■ **WHAT YOU HAVE TO DO**
Whenever the string "アトピー" turns up in a line below, that line should be copied.

============

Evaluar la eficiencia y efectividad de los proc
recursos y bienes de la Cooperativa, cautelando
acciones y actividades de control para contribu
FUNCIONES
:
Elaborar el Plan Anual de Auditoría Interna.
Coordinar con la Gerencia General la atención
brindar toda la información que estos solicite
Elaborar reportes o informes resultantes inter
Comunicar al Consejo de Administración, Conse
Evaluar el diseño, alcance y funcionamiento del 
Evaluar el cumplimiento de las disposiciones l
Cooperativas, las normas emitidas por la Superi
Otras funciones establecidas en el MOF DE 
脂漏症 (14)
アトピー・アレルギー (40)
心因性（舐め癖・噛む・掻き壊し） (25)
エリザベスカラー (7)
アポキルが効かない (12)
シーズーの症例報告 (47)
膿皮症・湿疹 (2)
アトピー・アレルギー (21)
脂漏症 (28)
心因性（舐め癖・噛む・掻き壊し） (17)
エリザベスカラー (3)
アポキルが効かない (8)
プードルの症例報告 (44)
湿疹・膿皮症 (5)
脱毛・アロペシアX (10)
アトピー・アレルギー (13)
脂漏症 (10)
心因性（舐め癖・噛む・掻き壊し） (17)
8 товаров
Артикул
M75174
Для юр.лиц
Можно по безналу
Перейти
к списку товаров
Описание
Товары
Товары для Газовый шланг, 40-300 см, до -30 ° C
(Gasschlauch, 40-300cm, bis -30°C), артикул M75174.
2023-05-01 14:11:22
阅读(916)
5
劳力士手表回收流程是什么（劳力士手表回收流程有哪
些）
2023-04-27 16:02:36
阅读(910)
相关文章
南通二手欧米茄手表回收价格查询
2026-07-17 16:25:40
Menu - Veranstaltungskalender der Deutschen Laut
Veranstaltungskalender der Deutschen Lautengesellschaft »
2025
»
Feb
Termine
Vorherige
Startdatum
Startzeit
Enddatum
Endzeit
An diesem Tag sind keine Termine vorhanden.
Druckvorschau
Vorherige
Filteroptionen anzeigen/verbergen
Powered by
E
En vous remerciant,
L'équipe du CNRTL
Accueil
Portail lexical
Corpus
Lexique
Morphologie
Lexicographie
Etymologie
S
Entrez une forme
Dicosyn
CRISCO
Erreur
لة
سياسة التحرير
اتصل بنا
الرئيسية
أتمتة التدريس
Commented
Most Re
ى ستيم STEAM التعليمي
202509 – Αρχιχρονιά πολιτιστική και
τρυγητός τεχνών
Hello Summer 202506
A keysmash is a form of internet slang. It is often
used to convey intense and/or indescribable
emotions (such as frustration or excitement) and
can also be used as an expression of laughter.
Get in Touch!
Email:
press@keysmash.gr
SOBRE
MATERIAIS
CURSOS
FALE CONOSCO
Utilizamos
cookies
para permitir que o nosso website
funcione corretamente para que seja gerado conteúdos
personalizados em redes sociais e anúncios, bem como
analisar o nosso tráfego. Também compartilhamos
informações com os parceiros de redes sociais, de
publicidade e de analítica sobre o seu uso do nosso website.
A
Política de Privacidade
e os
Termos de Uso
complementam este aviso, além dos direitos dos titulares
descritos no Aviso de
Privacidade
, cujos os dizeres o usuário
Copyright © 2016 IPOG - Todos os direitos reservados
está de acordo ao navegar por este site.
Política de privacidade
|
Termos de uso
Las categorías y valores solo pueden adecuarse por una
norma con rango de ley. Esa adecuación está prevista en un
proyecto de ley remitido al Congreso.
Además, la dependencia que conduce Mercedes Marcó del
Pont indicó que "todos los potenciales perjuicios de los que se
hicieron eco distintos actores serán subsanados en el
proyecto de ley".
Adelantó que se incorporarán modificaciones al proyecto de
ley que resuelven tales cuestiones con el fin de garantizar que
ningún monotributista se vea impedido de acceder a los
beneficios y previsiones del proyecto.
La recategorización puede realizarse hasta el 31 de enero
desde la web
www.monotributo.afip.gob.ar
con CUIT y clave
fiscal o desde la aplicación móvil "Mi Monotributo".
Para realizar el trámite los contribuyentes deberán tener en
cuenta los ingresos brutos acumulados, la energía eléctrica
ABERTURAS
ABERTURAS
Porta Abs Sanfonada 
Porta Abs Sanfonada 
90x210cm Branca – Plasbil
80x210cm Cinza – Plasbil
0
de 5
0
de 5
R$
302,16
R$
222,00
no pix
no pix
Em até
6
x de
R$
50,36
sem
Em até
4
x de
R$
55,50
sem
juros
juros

============

■ **SOLUTION TO THIS PROBLEM**
アトピー・アレルギー (40)
アトピー・アレルギー (21)
アトピー・アレルギー (13)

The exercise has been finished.